About this task -> Return all of the entries below exactly as they are given.

Stored data entries:
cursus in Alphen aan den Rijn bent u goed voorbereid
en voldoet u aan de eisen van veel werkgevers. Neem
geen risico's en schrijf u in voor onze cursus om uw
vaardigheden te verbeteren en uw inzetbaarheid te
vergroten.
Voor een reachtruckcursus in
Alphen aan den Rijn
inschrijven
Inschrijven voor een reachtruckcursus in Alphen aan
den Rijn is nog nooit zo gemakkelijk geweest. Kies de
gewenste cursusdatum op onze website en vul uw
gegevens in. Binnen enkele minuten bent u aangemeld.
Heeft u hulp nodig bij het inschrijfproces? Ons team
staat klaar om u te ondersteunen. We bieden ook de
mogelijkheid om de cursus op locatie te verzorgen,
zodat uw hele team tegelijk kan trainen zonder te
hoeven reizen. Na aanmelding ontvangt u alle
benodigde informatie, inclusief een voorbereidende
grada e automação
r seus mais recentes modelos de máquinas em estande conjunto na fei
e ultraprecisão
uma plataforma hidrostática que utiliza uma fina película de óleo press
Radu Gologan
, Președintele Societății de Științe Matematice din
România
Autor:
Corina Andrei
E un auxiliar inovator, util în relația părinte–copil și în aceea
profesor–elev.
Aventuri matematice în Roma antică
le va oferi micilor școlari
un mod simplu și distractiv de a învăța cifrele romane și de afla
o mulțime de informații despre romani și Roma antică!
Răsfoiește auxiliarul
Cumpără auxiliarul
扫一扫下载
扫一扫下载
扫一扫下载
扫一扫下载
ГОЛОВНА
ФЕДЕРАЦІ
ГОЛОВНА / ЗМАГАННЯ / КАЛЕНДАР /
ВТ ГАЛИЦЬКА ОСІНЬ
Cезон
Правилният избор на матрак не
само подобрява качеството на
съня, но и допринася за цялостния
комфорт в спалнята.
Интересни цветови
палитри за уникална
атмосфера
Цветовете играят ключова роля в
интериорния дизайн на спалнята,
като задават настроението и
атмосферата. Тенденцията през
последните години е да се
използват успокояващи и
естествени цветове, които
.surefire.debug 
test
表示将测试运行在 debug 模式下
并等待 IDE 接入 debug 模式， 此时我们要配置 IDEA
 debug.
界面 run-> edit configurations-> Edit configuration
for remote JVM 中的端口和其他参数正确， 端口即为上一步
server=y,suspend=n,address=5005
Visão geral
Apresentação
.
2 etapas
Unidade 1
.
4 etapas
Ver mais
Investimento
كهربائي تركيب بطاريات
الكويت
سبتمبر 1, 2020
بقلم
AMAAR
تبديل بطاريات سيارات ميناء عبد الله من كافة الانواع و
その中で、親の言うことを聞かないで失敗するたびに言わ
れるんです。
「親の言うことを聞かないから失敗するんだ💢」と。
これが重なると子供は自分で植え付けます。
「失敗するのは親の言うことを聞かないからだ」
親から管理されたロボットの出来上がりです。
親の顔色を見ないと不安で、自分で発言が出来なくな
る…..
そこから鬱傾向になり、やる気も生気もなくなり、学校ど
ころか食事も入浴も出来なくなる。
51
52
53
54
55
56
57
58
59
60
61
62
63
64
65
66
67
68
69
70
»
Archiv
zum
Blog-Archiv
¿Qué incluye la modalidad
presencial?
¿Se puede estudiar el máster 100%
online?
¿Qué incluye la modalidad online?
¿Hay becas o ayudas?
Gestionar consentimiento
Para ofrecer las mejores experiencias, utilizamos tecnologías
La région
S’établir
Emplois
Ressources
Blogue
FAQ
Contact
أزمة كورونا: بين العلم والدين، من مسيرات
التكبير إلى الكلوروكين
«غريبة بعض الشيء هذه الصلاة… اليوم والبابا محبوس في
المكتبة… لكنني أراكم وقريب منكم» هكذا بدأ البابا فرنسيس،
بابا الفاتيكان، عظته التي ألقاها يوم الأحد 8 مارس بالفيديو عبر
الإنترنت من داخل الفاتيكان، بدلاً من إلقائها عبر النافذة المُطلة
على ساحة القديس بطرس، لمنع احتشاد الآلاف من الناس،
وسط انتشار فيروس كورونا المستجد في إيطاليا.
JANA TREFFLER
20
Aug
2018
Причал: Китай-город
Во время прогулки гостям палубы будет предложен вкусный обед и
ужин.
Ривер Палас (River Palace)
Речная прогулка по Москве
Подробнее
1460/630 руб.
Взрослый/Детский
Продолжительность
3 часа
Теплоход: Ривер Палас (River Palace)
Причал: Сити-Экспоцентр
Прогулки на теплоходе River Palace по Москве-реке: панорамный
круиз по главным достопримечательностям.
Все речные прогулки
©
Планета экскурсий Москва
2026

Result of the task ->
cursus in Alphen aan den Rijn bent u goed voorbereid
en voldoet u aan de eisen van veel werkgevers. Neem
geen risico's en schrijf u in voor onze cursus om uw
vaardigheden te verbeteren en uw inzetbaarheid te
vergroten.
Voor een reachtruckcursus in
Alphen aan den Rijn
inschrijven
Inschrijven voor een reachtruckcursus in Alphen aan
den Rijn is nog nooit zo gemakkelijk geweest. Kies de
gewenste cursusdatum op onze website en vul uw
gegevens in. Binnen enkele minuten bent u aangemeld.
Heeft u hulp nodig bij het inschrijfproces? Ons team
staat klaar om u te ondersteunen. We bieden ook de
mogelijkheid om de cursus op locatie te verzorgen,
zodat uw hele team tegelijk kan trainen zonder te
hoeven reizen. Na aanmelding ontvangt u alle
benodigde informatie, inclusief een voorbereidende
grada e automação
r seus mais recentes modelos de máquinas em estande conjunto na fei
e ultraprecisão
uma plataforma hidrostática que utiliza uma fina película de óleo press
Radu Gologan
, Președintele Societății de Științe Matematice din
România
Autor:
Corina Andrei
E un auxiliar inovator, util în relația părinte–copil și în aceea
profesor–elev.
Aventuri matematice în Roma antică
le va oferi micilor școlari
un mod simplu și distractiv de a învăța cifrele romane și de afla
o mulțime de informații despre romani și Roma antică!
Răsfoiește auxiliarul
Cumpără auxiliarul
扫一扫下载
扫一扫下载
扫一扫下载
扫一扫下载
ГОЛОВНА
ФЕДЕРАЦІ
ГОЛОВНА / ЗМАГАННЯ / КАЛЕНДАР /
ВТ ГАЛИЦЬКА ОСІНЬ
Cезон
Правилният избор на матрак не
само подобрява качеството на
съня, но и допринася за цялостния
комфорт в спалнята.
Интересни цветови
палитри за уникална
атмосфера
Цветовете играят ключова роля в
интериорния дизайн на спалнята,
като задават настроението и
атмосферата. Тенденцията през
последните години е да се
използват успокояващи и
естествени цветове, които
.surefire.debug 
test
表示将测试运行在 debug 模式下
并等待 IDE 接入 debug 模式， 此时我们要配置 IDEA
 debug.
界面 run-> edit configurations-> Edit configuration
for remote JVM 中的端口和其他参数正确， 端口即为上一步
server=y,suspend=n,address=5005
Visão geral
Apresentação
.
2 etapas
Unidade 1
.
4 etapas
Ver mais
Investimento
كهربائي تركيب بطاريات
الكويت
سبتمبر 1, 2020
بقلم
AMAAR
تبديل بطاريات سيارات ميناء عبد الله من كافة الانواع و
その中で、親の言うことを聞かないで失敗するたびに言わ
れるんです。
「親の言うことを聞かないから失敗するんだ💢」と。
これが重なると子供は自分で植え付けます。
「失敗するのは親の言うことを聞かないからだ」
親から管理されたロボットの出来上がりです。
親の顔色を見ないと不安で、自分で発言が出来なくな
る…..
そこから鬱傾向になり、やる気も生気もなくなり、学校ど
ころか食事も入浴も出来なくなる。
51
52
53
54
55
56
57
58
59
60
61
62
63
64
65
66
67
68
69
70
»
Archiv
zum
Blog-Archiv
¿Qué incluye la modalidad
presencial?
¿Se puede estudiar el máster 100%
online?
¿Qué incluye la modalidad online?
¿Hay becas o ayudas?
Gestionar consentimiento
Para ofrecer las mejores experiencias, utilizamos tecnologías
La région
S’établir
Emplois
Ressources
Blogue
FAQ
Contact
أزمة كورونا: بين العلم والدين، من مسيرات
التكبير إلى الكلوروكين
«غريبة بعض الشيء هذه الصلاة… اليوم والبابا محبوس في
المكتبة… لكنني أراكم وقريب منكم» هكذا بدأ البابا فرنسيس،
بابا الفاتيكان، عظته التي ألقاها يوم الأحد 8 مارس بالفيديو عبر
الإنترنت من داخل الفاتيكان، بدلاً من إلقائها عبر النافذة المُطلة
على ساحة القديس بطرس، لمنع احتشاد الآلاف من الناس،
وسط انتشار فيروس كورونا المستجد في إيطاليا.
JANA TREFFLER
20
Aug
2018
Причал: Китай-город
Во время прогулки гостям палубы будет предложен вкусный обед и
ужин.
Ривер Палас (River Palace)
Речная прогулка по Москве
Подробнее
1460/630 руб.
Взрослый/Детский
Продолжительность
3 часа
Теплоход: Ривер Палас (River Palace)
Причал: Сити-Экспоцентр
Прогулки на теплоходе River Palace по Москве-реке: панорамный
круиз по главным достопримечательностям.
Все речные прогулки
©
Планета экскурсий Москва
2026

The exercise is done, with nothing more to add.